### Task requirements
Reproduce the following data exactly, minus any images.

### Provided information
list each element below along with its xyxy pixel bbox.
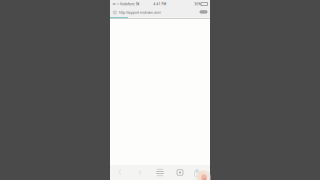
button[interactable]: Share [190,166,210,180]
button[interactable]: Tabs [170,166,190,180]
staticText: http://support.mobivan.com/ [119,10,161,14]
staticText: 4:41 PM [154,2,166,6]
staticText: Vodafone IN [120,2,139,6]
button[interactable]: http://support.mobivan.com/ [110,8,210,17]
staticText: 36% [194,2,200,6]
button[interactable]: Bookmarks [150,166,170,180]
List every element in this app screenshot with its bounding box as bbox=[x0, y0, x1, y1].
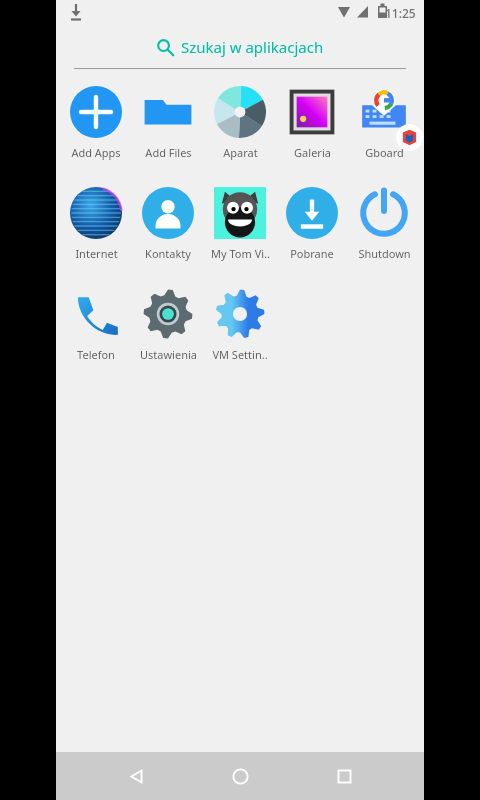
button[interactable]: Galeria bbox=[276, 85, 348, 160]
button[interactable]: Aparat bbox=[204, 85, 276, 160]
button[interactable]: My Tom Vi.. bbox=[204, 186, 276, 261]
button[interactable]: Internet bbox=[60, 186, 132, 261]
button[interactable]: Add Files bbox=[132, 85, 204, 160]
staticText: Internet bbox=[75, 246, 118, 261]
button[interactable]: VM Settin.. bbox=[204, 287, 276, 362]
staticText: Pobrane bbox=[290, 246, 334, 261]
button[interactable]: Shutdown bbox=[348, 186, 420, 261]
button[interactable]: Add Apps bbox=[60, 85, 132, 160]
staticText: VM Settin.. bbox=[212, 347, 268, 362]
button[interactable]: Gboard bbox=[348, 85, 420, 160]
button[interactable]: Home bbox=[216, 752, 264, 800]
staticText: Shutdown bbox=[358, 246, 411, 261]
button[interactable]: Szukaj w aplikacjach bbox=[56, 26, 424, 69]
staticText: Galeria bbox=[294, 145, 331, 160]
staticText: Ustawienia bbox=[140, 347, 197, 362]
button[interactable]: Pobrane bbox=[276, 186, 348, 261]
button[interactable]: Back bbox=[112, 752, 160, 800]
staticText: Telefon bbox=[77, 347, 115, 362]
staticText: Gboard bbox=[365, 145, 404, 160]
button[interactable]: Recents bbox=[320, 752, 368, 800]
button[interactable]: Telefon bbox=[60, 287, 132, 362]
button[interactable]: Ustawienia bbox=[132, 287, 204, 362]
staticText: Aparat bbox=[223, 145, 258, 160]
staticText: Add Files bbox=[145, 145, 192, 160]
staticText: Add Apps bbox=[71, 145, 121, 160]
staticText: Kontakty bbox=[145, 246, 191, 261]
staticText: My Tom Vi.. bbox=[211, 246, 270, 261]
button[interactable]: Kontakty bbox=[132, 186, 204, 261]
staticText: 11:25 bbox=[385, 5, 416, 21]
staticText: Szukaj w aplikacjach bbox=[181, 37, 324, 57]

### Reply
list each element below along with its xyxy pixel bbox.
button[interactable]: Share [190,166,210,180]
button[interactable]: Tabs [170,166,190,180]
staticText: http://support.mobivan.com/ [119,10,161,14]
staticText: 4:41 PM [154,2,166,6]
staticText: Vodafone IN [120,2,139,6]
button[interactable]: http://support.mobivan.com/ [110,8,210,17]
staticText: 36% [194,2,200,6]
button[interactable]: Bookmarks [150,166,170,180]
List every element in this app screenshot with its bounding box as bbox=[x0, y0, x1, y1].
button[interactable]: Galeria bbox=[276, 85, 348, 160]
button[interactable]: Aparat bbox=[204, 85, 276, 160]
button[interactable]: My Tom Vi.. bbox=[204, 186, 276, 261]
button[interactable]: Internet bbox=[60, 186, 132, 261]
button[interactable]: Add Files bbox=[132, 85, 204, 160]
staticText: Internet bbox=[75, 246, 118, 261]
button[interactable]: VM Settin.. bbox=[204, 287, 276, 362]
staticText: Pobrane bbox=[290, 246, 334, 261]
button[interactable]: Shutdown bbox=[348, 186, 420, 261]
button[interactable]: Add Apps bbox=[60, 85, 132, 160]
staticText: VM Settin.. bbox=[212, 347, 268, 362]
button[interactable]: Gboard bbox=[348, 85, 420, 160]
button[interactable]: Home bbox=[216, 752, 264, 800]
staticText: Shutdown bbox=[358, 246, 411, 261]
button[interactable]: Szukaj w aplikacjach bbox=[56, 26, 424, 69]
staticText: Galeria bbox=[294, 145, 331, 160]
staticText: Ustawienia bbox=[140, 347, 197, 362]
button[interactable]: Pobrane bbox=[276, 186, 348, 261]
button[interactable]: Back bbox=[112, 752, 160, 800]
staticText: Telefon bbox=[77, 347, 115, 362]
staticText: Gboard bbox=[365, 145, 404, 160]
button[interactable]: Recents bbox=[320, 752, 368, 800]
button[interactable]: Telefon bbox=[60, 287, 132, 362]
button[interactable]: Ustawienia bbox=[132, 287, 204, 362]
staticText: Aparat bbox=[223, 145, 258, 160]
staticText: Add Files bbox=[145, 145, 192, 160]
staticText: Add Apps bbox=[71, 145, 121, 160]
staticText: Kontakty bbox=[145, 246, 191, 261]
staticText: My Tom Vi.. bbox=[211, 246, 270, 261]
button[interactable]: Kontakty bbox=[132, 186, 204, 261]
staticText: 11:25 bbox=[385, 5, 416, 21]
staticText: Szukaj w aplikacjach bbox=[181, 37, 324, 57]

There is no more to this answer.